Sorry about that. I checked the links both before and after I entered them into the site, and they worked. I have tried both links several times--both as a logged-on member and as a guest--the links worked for me. I thought maybe I had to have a code to go to the site, but it works without it. So, keep trying. My only interest here is to share photos and insights with other railfans.

Try this:

Go to www.webshots.com

Click on community (photos)

Then under "find a member" type in "steverelei"

It will then tell you the results and give you a link: steverelei (underlined)

Click it and it should take you to my photo albums. There are five ablums (sets), two of which are specifically about trains.

Enjoy. They are available for downloading for personal uses, if anyone so desires.

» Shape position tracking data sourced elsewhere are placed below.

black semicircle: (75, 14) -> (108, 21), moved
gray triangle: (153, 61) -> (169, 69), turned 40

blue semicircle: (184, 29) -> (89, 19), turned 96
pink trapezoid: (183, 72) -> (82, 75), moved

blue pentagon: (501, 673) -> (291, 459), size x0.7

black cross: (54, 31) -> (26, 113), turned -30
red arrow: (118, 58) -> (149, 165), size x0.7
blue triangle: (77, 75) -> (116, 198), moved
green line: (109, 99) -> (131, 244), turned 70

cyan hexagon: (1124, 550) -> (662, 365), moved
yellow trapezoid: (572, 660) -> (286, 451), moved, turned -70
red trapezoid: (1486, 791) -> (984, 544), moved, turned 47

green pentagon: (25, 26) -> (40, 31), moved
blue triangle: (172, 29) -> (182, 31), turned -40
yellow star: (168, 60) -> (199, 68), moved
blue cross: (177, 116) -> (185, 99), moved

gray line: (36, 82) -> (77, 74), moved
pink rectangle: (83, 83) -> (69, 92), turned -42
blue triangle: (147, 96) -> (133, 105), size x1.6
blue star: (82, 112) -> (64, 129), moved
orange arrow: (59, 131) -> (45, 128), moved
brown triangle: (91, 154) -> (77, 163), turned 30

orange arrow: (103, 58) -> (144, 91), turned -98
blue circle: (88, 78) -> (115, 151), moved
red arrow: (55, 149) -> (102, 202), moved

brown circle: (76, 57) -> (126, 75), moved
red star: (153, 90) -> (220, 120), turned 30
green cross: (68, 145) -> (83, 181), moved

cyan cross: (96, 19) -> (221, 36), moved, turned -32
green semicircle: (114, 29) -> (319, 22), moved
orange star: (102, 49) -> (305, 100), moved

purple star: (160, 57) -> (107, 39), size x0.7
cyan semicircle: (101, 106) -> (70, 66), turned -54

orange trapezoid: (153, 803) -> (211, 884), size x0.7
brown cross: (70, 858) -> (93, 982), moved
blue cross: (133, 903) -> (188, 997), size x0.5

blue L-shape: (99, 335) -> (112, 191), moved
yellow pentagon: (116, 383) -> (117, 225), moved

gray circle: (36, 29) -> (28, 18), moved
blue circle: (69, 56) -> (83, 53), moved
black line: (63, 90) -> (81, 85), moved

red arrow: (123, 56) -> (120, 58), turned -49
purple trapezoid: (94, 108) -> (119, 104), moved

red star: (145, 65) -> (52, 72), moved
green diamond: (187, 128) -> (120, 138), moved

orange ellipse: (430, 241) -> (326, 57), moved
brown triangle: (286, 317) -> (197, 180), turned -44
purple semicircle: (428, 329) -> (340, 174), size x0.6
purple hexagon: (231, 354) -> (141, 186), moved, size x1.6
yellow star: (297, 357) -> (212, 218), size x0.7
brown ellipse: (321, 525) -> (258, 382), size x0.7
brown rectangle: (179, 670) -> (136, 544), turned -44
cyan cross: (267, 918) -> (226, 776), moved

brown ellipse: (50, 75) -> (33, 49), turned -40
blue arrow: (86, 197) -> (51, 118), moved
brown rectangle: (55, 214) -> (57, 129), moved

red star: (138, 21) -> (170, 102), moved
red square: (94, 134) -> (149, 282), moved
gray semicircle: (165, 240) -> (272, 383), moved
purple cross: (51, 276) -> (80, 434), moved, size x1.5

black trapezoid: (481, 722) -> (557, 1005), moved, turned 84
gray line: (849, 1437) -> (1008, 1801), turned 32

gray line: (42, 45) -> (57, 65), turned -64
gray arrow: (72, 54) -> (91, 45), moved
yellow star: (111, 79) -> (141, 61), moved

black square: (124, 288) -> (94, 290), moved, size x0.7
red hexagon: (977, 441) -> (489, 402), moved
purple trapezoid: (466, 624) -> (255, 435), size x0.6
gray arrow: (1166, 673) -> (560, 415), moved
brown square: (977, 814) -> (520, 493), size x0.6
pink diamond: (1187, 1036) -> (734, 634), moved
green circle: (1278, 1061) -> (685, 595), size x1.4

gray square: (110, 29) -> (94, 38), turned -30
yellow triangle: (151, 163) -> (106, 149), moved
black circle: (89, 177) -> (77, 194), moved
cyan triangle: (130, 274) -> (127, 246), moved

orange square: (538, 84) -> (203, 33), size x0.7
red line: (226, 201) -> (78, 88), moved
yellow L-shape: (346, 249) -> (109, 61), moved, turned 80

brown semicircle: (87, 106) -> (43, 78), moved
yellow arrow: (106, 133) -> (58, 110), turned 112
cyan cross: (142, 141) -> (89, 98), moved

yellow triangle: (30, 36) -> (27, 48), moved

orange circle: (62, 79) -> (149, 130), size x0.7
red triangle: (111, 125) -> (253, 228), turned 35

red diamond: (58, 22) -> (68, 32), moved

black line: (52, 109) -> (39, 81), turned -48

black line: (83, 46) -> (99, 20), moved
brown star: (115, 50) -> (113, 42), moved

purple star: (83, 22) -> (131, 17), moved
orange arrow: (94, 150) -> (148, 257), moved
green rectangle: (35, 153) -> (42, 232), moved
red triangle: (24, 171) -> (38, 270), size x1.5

Incidentally, Vancouver, Washington, has become my favorite place to watch trains. These photos are just some of the reasons why.


----------



## AlanB (Apr 24, 2003)

Try the following links for Steve's pictures. 

Trains I

Trains II


----------



## Viewliner (Apr 24, 2003)

These look nice Steve, thanks for sharing them with us. I hope to look at these more thoroughly as well.


----------



## Bill Haithcoat (Apr 25, 2003)

Excellemt shots! I enjoyed them and will look at them some more.


----------